(Page-level text extractions)
□ □ □ □

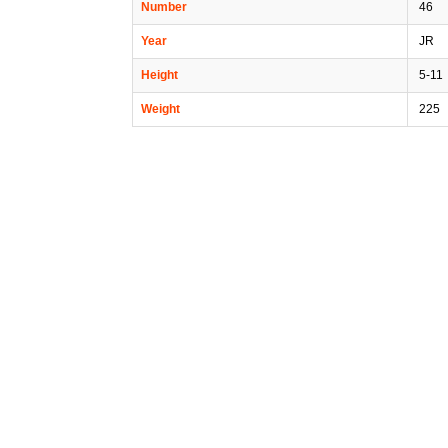
Number
46
Year
JR
Height
5-11
Weight
225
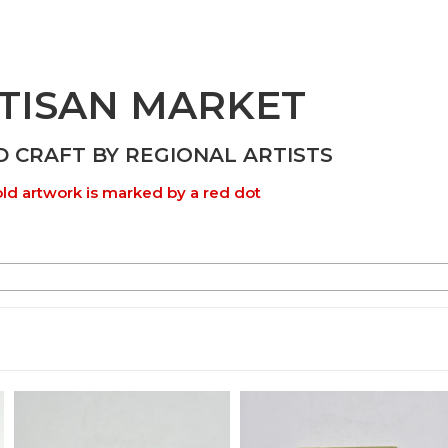
TISAN MARKET
D CRAFT BY REGIONAL ARTISTS
ld artwork is marked by a red dot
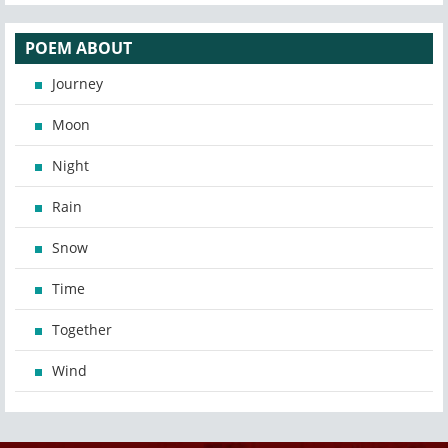
POEM ABOUT
Journey
Moon
Night
Rain
Snow
Time
Together
Wind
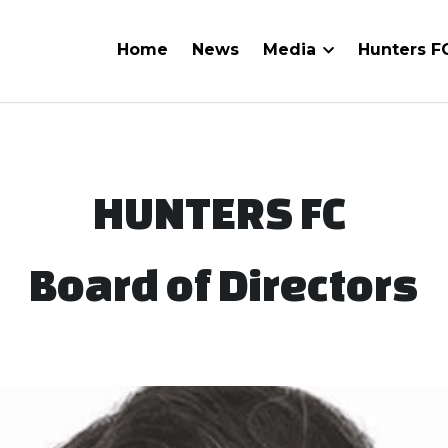
Home
News
Media
Hunters 
HUNTERS FC 
Board of Directors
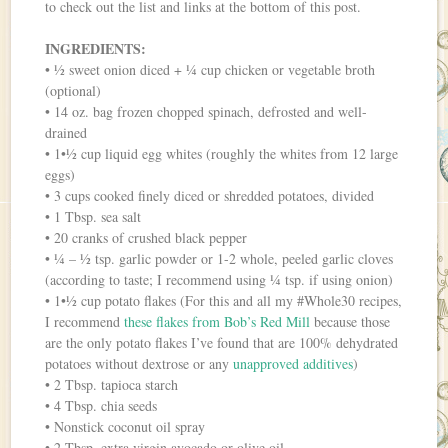
to check out the list and links at the bottom of this post.
INGREDIENTS:
• ½ sweet onion diced + ¼ cup chicken or vegetable broth
(optional)
• 14 oz. bag frozen chopped spinach, defrosted and well-
drained
• 1•½ cup liquid egg whites (roughly the whites from 12 large
eggs)
• 3 cups cooked finely diced or shredded potatoes, divided
• 1 Tbsp. sea salt
• 20 cranks of crushed black pepper
• ¼ – ½ tsp. garlic powder or 1-2 whole, peeled garlic cloves
(according to taste; I recommend using ¼ tsp. if using onion)
• 1•½ cup potato flakes (For this and all my #Whole30 recipes,
I recommend
these flakes from Bob’s Red Mill
because those
are the only potato flakes I’ve found that are 100% dehydrated
potatoes without dextrose or any
unapproved additives
)
• 2 Tbsp. tapioca starch
• 4 Tbsp. chia seeds
• Nonstick coconut oil spray
• 2 Tbsp. extra virgin avocado or olive oil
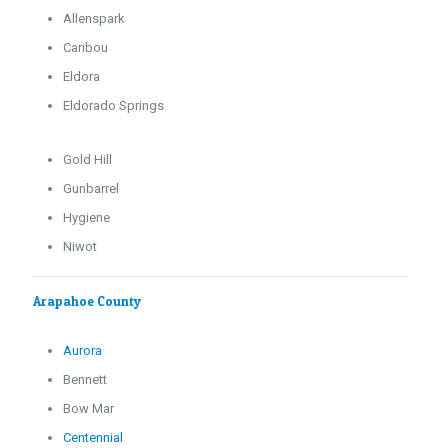
Allenspark
Caribou
Eldora
Eldorado Springs
Gold Hill
Gunbarrel
Hygiene
Niwot
Arapahoe County
Aurora
Bennett
Bow Mar
Centennial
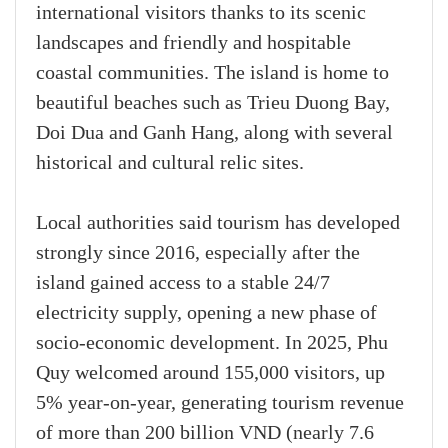
international visitors thanks to its scenic
landscapes and friendly and hospitable
coastal communities. The island is home to
beautiful beaches such as Trieu Duong Bay,
Doi Dua and Ganh Hang, along with several
historical and cultural relic sites.
Local authorities said tourism has developed
strongly since 2016, especially after the
island gained access to a stable 24/7
electricity supply, opening a new phase of
socio-economic development. In 2025, Phu
Quy welcomed around 155,000 visitors, up
5% year-on-year, generating tourism revenue
of more than 200 billion VND (nearly 7.6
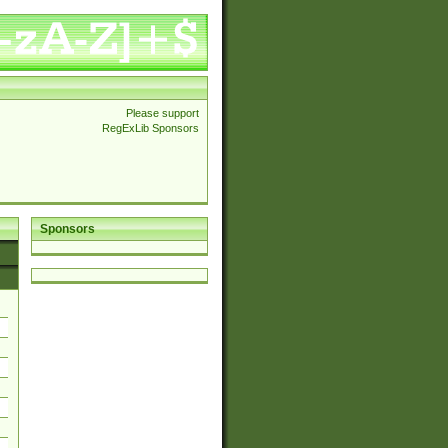
Please support
RegExLib Sponsors
Sponsors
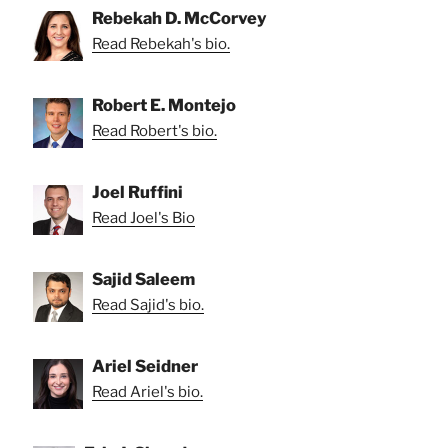
Rebekah D. McCorvey
Read Rebekah's bio.
Robert E. Montejo
Read Robert's bio.
Joel Ruffini
Read Joel's Bio
Sajid Saleem
Read Sajid's bio.
Ariel Seidner
Read Ariel's bio.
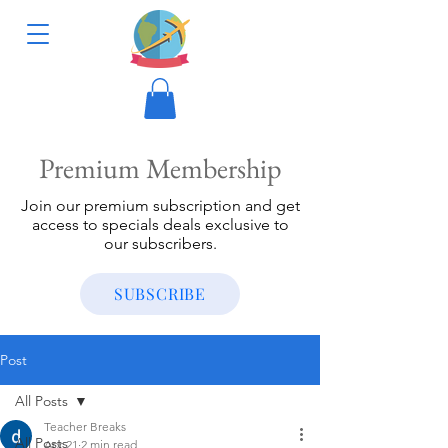
Premium Membership
Join our premium subscription and get
access to specials deals exclusive to
our subscribers.
SUBSCRIBE
Post
All Posts
Teacher Breaks
All Posts
Apr 21
2 min read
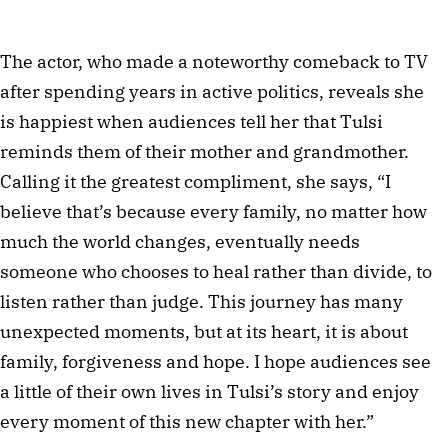
The actor, who made a noteworthy comeback to TV
after spending years in active politics, reveals she
is happiest when audiences tell her that Tulsi
reminds them of their mother and grandmother.
Calling it the greatest compliment, she says, “I
believe that’s because every family, no matter how
much the world changes, eventually needs
someone who chooses to heal rather than divide, to
listen rather than judge. This journey has many
unexpected moments, but at its heart, it is about
family, forgiveness and hope. I hope audiences see
a little of their own lives in Tulsi’s story and enjoy
every moment of this new chapter with her.”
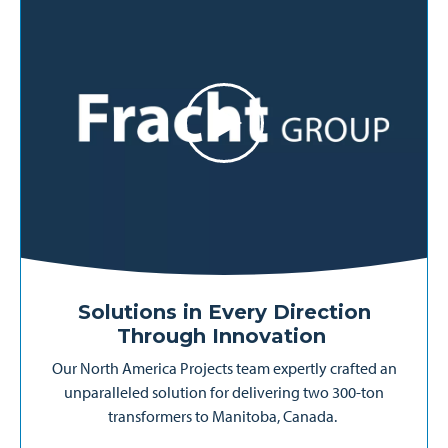
Solutions in Every Direction
Through Innovation
Our North America Projects team expertly crafted an
unparalleled solution for delivering two 300-ton
transformers to Manitoba, Canada.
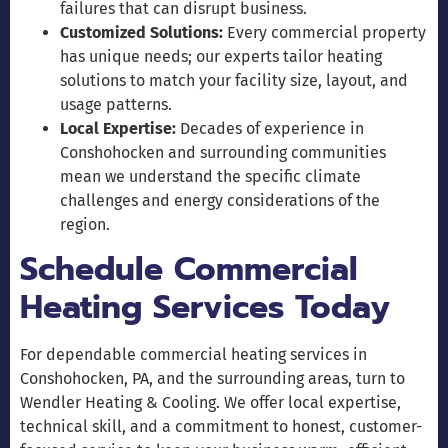
failures that can disrupt business.
Customized Solutions:
Every commercial property
has unique needs; our experts tailor heating
solutions to match your facility size, layout, and
usage patterns.
Local Expertise:
Decades of experience in
Conshohocken and surrounding communities
mean we understand the specific climate
challenges and energy considerations of the
region.
Schedule Commercial
Heating Services Today
For dependable commercial heating services in
Conshohocken, PA, and the surrounding areas, turn to
Wendler Heating & Cooling. We offer local expertise,
technical skill, and a commitment to honest, customer-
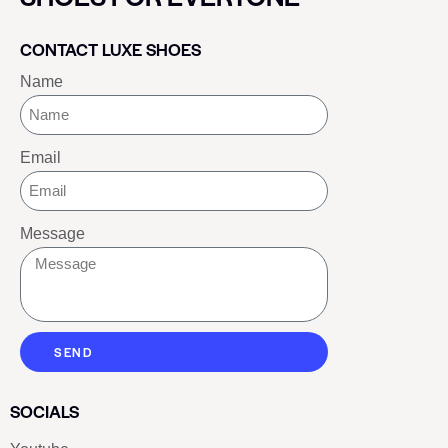
CONTACT LUXE SHOES
Name
Email
Message
SEND
SOCIALS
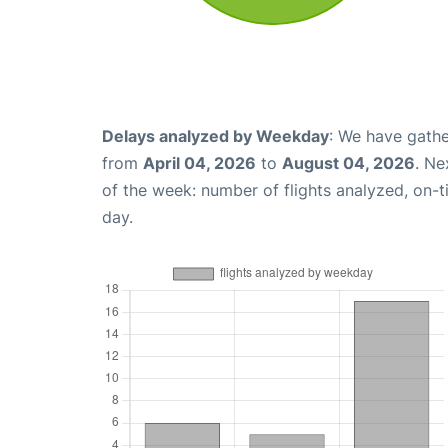
Delays analyzed by Weekday
: We have gathe
from
April 04, 2026
to
August 04, 2026
. Ne
of the week: number of flights analyzed, on-
day.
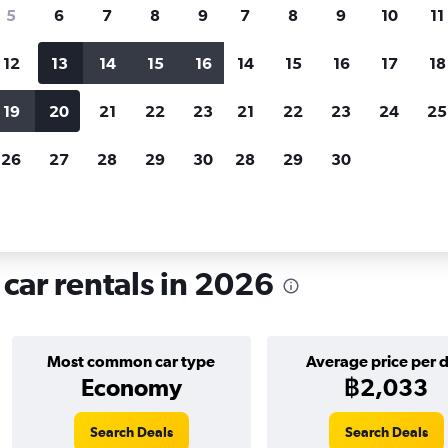
search for rental cars through Cheapfligh
5
6
7
8
9
7
8
9
10
11
12
13
14
15
16
14
15
16
17
18
Customized results
fied
when
Filter by rental agency, car type, price range and
S
19
20
21
22
23
21
22
23
24
25
more.
c
26
27
28
29
30
28
29
30
 hire in Sants, Barcelona
 car rentals in 2026
Most common car type
Average price per 
Economy
฿2,033
Search Deals
Search Deals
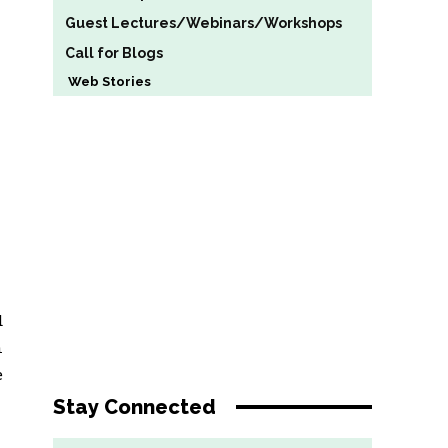
Guest Lectures/Webinars/Workshops
Call for Blogs
Web Stories
d
n
e
Stay Connected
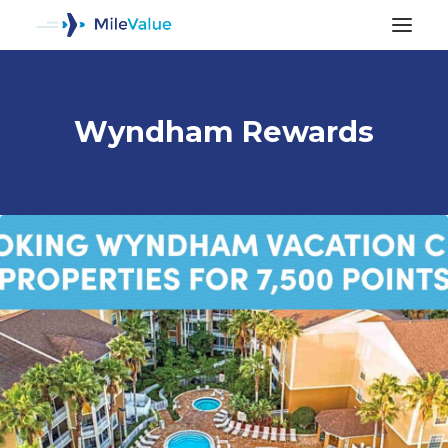
Wyndham Rewards
ALL POSTS
SEARCH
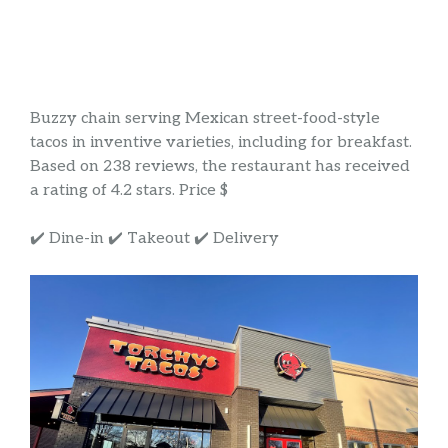
Buzzy chain serving Mexican street-food-style
tacos in inventive varieties, including for breakfast.
Based on 238 reviews, the restaurant has received
a rating of 4.2 stars. Price $
✔️ Dine-in ✔️ Takeout ✔️ Delivery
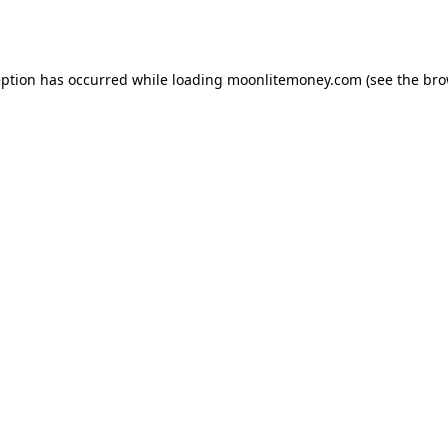
eption has occurred while loading
moonlitemoney.com
(see the
bro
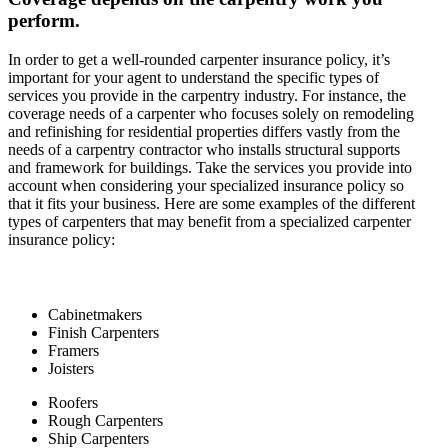
perform.
In order to get a well-rounded carpenter insurance policy, it’s
important for your agent to understand the specific types of
services you provide in the carpentry industry. For instance, the
coverage needs of a carpenter who focuses solely on remodeling
and refinishing for residential properties differs vastly from the
needs of a carpentry contractor who installs structural supports
and framework for buildings. Take the services you provide into
account when considering your specialized insurance policy so
that it fits your business. Here are some examples of the different
types of carpenters that may benefit from a specialized carpenter
insurance policy:
Cabinetmakers
Finish Carpenters
Framers
Joisters
Roofers
Rough Carpenters
Ship Carpenters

□ □ □ □

▸ WHAT TO WORK ON: Your reply is one number: how many lines of the records above contain the word "carpentry".

▸ REPLY: 2